Bookstores don’t want to offer Amazon’s Kindle

It’s not hard to imagine why bookstores generally aren’t too fond of Amazon, but in the end, the bookstores will need to crunch the numbers and decide if they’re willing to ignore customers who are looking to get eBooks instead of physical books.

As for Amazon, this is a smart move to expand the reach of its Kindle readers, as well as a potential trojan horse.

Amazon’s New Kindle Offer Rejected by Indie Bookstores

But to many booksellers, the offer is about as subtle as the Trojan rabbit in Monty Python and The Holy Grail, and they seem just as willing to fling it back in Amazon’s face. Jeremy Ellis, the manager at Brazos Bookstore in Houston, tells us he can see “how a store that feels a need to be in the e-book market could see a Kindle in their store as a benefit.” But ultimately, he calls this notion “a lie.”

“You are putting your competition inside your store and selling their books for them,” he says of stores who embrace the Amazon program. “That ultimately will not lead to a successful business model.”

Google+ profile photo to automatically become your caller ID photo

Google’s revamped dialer for Android 4.4 KitKat which pulls information from Google Maps is pretty awesome. The news that Google is going to automatically use your Google+ photo for your caller ID might cause a privacy uproar by some folks though.

Google will show your Google+ photo to Android callers starting early next year

Android 4.4 KitKat debuted last week with a smart new phone dialer that matches incoming calls to businesses with a Google Places listing, but that’s just the start of Google’s plans for caller ID. Early next year the search giant plans to link Google+ profile pictures to mobile phone numbers. Google accounts that have a verified phone number will be automatically opted in and linked to the associated Google+ account. In reality this means that anyone using Android to call, or receive a call, from a number linked to a Google+ account will see a profile image automatically without the need to have contact information stored.

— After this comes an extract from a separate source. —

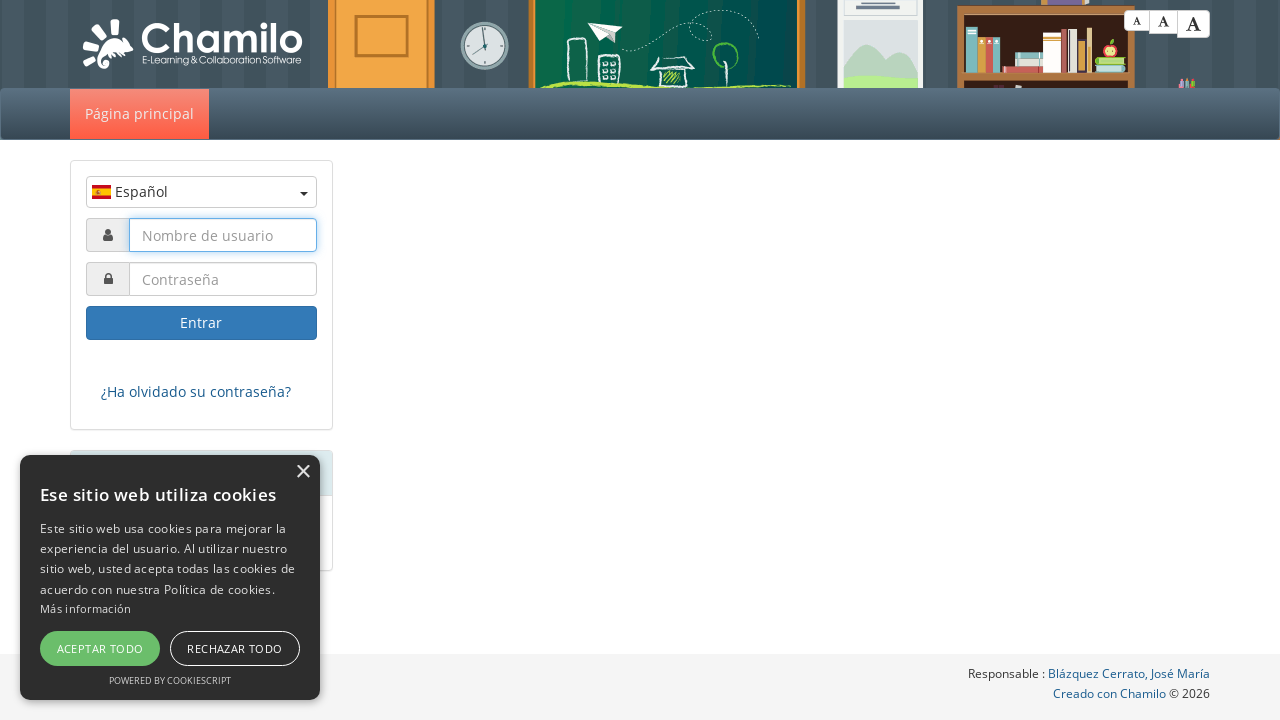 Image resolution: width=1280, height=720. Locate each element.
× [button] (302, 472)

Lavabit not as secure as previously thought

A lot has been made recently over the NSA’s actions, but regardless of which side of the fence you’re on, having the option for secure, encrypted emails is always important. It’s possible that Lavabit wasn’t as secure as it was marketed to be, but that doesn’t mean that we should ignore the importance of encryption, especially in this day and age.

Will we ever have truly private and secure email?

Despite the use of cryptography, Lavabit is also vulnerable to all three just like a conventional (unencrypted) e-mail service. The operator can, at any time, stop averting their eyes, an attacker who compromises the server can log the password a user transmits, and an attacker who can intercept communication to the server can obtain the password as well as the plaintext e-mail.

Even though Lavabit’s security page went on at length about how, in the age of the PATRIOT act, users shouldn’t accept a Privacy Policy as enough to protect them, that is almost exactly what it implemented. The cryptography was nothing more than a lot of overhead and some shorthand for a promise not to peek. Even though it advertised that it “can’t” read your e-mail, what it meant was that it would choose not to.